I’m glad I’m not the only one calling Felix out on his pinning the 2008 crisis on “overcaution: – Yves Smith responded to that point with an entire post:

http://www.nakedcapitalism.com/2011/07/f elix-salmon-misreads-aaa-bond-demand-to- say-overcaution-caused-crisis.html

Come on. Felix, this isn’t like you to make excuses and re-direct criticism for greedy, negligent parasites. Time for an update.

Posted by KenG_CA | Report as abusive

KenG_CA, by “greedy, negligent parasites” you mean investors right? The same people now trying to claim they were too stupid to invest?

Posted by Danny_Black | Report as abusive

Danny, the greedy, negligent parasites were the ones peddling the junk as AAA, or buying it with other people’s money, because they were going to get big bonuses for their imaginary profits. The people now trying to claim they were too stupid to invest were just too stupid to invest. Two different groups, scammers and suckers.

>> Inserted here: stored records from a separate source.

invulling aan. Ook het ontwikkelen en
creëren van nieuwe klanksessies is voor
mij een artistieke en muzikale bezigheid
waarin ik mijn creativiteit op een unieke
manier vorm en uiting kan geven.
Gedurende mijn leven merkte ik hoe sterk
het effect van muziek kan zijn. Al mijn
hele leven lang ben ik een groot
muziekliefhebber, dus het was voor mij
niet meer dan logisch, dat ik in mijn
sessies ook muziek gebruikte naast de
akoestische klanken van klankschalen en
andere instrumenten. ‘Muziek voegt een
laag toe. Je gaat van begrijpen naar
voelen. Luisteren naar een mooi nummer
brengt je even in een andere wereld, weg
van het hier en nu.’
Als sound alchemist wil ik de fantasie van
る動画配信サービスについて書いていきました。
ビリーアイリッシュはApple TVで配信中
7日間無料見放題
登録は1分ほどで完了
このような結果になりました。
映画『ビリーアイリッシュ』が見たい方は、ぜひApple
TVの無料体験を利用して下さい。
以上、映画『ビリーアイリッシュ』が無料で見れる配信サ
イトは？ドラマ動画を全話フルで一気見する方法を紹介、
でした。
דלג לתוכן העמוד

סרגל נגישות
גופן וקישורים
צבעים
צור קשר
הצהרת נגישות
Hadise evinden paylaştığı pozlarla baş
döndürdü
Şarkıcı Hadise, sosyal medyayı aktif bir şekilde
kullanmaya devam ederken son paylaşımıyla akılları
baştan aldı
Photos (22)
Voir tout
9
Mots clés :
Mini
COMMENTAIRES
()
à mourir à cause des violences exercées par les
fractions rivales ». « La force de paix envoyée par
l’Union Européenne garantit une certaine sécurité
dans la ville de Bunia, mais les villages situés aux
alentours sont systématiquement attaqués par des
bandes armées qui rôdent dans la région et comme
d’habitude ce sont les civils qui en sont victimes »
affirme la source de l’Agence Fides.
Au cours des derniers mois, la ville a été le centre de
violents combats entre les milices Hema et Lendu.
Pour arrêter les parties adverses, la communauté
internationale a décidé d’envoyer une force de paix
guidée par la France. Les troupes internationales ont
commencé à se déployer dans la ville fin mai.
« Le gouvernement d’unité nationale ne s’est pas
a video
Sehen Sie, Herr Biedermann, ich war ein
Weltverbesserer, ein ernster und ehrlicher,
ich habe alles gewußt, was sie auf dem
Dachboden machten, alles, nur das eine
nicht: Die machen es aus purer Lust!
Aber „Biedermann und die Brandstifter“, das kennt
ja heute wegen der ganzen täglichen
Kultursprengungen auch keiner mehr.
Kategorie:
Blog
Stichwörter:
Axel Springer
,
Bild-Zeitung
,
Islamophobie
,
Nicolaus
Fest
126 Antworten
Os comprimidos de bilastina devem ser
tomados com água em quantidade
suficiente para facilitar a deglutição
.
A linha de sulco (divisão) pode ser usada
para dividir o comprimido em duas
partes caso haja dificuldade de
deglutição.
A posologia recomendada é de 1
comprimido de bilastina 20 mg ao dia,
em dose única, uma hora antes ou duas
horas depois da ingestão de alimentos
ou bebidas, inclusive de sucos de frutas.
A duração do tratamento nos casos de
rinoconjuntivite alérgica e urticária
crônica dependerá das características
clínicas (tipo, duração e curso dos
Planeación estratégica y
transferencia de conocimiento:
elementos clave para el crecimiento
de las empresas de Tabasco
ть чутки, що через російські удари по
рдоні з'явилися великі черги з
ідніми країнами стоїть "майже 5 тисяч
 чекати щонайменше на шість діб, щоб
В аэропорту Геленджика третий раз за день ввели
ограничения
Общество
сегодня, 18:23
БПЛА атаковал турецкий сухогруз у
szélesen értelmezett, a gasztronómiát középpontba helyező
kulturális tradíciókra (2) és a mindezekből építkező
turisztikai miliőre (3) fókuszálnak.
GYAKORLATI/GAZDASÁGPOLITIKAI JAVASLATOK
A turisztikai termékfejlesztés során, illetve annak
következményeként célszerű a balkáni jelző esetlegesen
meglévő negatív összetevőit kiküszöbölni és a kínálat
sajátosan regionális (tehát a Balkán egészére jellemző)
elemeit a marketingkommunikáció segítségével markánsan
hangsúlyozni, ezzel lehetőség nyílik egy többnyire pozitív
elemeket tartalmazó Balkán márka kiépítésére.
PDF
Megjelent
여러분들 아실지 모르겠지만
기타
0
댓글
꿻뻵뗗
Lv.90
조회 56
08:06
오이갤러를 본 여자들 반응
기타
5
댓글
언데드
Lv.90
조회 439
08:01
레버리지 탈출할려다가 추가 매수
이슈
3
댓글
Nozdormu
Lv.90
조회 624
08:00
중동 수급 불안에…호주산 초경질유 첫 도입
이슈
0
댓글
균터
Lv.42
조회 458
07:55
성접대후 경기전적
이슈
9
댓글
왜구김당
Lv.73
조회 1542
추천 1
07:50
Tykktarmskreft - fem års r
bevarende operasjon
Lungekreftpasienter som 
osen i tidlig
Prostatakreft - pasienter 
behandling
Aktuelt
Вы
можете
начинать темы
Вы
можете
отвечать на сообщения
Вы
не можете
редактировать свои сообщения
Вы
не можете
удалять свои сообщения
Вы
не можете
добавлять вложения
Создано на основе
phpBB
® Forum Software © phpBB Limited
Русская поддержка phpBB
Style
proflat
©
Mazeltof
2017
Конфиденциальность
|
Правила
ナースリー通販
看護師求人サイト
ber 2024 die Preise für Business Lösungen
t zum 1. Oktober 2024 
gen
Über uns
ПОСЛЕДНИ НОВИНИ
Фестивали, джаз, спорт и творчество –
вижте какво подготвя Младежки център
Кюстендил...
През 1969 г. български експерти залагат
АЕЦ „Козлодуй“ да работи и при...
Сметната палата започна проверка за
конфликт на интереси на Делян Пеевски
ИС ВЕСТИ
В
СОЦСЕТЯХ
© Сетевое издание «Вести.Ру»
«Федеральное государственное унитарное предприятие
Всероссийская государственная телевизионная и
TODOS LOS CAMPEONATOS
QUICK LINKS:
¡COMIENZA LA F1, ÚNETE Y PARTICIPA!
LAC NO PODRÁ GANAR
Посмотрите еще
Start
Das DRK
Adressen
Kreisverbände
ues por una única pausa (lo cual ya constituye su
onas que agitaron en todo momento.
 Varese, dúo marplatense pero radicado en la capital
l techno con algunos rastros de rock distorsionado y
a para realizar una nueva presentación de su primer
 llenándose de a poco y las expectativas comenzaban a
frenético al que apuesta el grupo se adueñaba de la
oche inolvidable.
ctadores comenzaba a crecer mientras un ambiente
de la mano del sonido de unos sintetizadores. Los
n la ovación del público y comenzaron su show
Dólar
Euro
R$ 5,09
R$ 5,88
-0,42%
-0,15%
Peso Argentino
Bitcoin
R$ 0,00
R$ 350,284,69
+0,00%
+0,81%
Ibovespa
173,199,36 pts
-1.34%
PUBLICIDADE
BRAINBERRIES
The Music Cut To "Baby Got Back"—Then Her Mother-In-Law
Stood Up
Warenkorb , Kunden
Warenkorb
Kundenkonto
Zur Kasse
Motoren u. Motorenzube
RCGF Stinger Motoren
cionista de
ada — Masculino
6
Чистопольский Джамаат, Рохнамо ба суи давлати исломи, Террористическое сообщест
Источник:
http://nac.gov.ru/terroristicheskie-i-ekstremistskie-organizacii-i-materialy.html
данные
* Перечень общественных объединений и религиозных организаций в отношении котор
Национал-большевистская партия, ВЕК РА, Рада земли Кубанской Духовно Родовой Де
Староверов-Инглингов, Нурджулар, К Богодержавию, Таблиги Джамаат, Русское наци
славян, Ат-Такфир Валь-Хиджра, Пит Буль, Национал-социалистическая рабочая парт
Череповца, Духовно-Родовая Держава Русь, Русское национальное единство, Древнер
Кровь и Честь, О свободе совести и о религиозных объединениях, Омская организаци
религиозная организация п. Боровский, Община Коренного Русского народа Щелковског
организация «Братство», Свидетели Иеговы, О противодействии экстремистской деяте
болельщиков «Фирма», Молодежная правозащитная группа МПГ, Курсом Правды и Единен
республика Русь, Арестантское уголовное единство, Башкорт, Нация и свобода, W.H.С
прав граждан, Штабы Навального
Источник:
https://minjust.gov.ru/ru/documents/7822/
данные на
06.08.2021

Posted by KenG_CA | Report as abusive

I don’t buy this “overcaution” line either. More like an inability to conceptualize risk when something has never happened, at least within recent memory. I just finished reading Tony Judt’s Postwar, written before 2005, and he discusses at great length so many of the problems of Greece, Italy, Spain, Belgium and others that the markets are finally worrying about today. The debt problems are not something that just magically appeared in the past year or two, like a black swan. The risks have been with us for years but markets chose to ignore them. That is less overcaution than willful ignorance.

Posted by wpw | Report as abusive

Dunno about the chart data. 1990 issuance of almost zero AAA debt, including sovereign? The US budget deficit in 1990 was almost $280B, which would show up on a graph denominated in Trillions.

And in 2008 the US Budget deficit was about $1.3T, of the total shown here of just under $2.0T. The rest of the world’s sovereign issuers was just 1/3 of the global total?

US budget year runs Oct – Sept, and the figures above are for calendar years, so that might throw things off a little. But the data doesn’t look right. Which doesn’t mean the data is wrong, but it might mean the data doesn’t mean what you think it means.

Posted by MGCC | Report as abusive

Could the buyside come from the increased need for pension funds to have long term assets?

With ageing populations and increasing pension liabilities these funds might have been running out of suitable assets to buy. As they cannot make loans, then the banks securitised their loans so that pension funds could buy them. Then they had to be rated AAA because of pension fund rules.

Bit of a chicken and egg thing, or I might be talking pure drivel.

Posted by SSarson | Report as abusive

@Kiffmeister — is there a database of outstandings by current credit rating?

Posted by FelixSalmon | Report as abusive

KenG_CA, something is either AAA or not. Again AAA does not equal risk free nor does it mean there is no fluctuation in price before maturity. What percentage of AAA bonds have actually defaulted?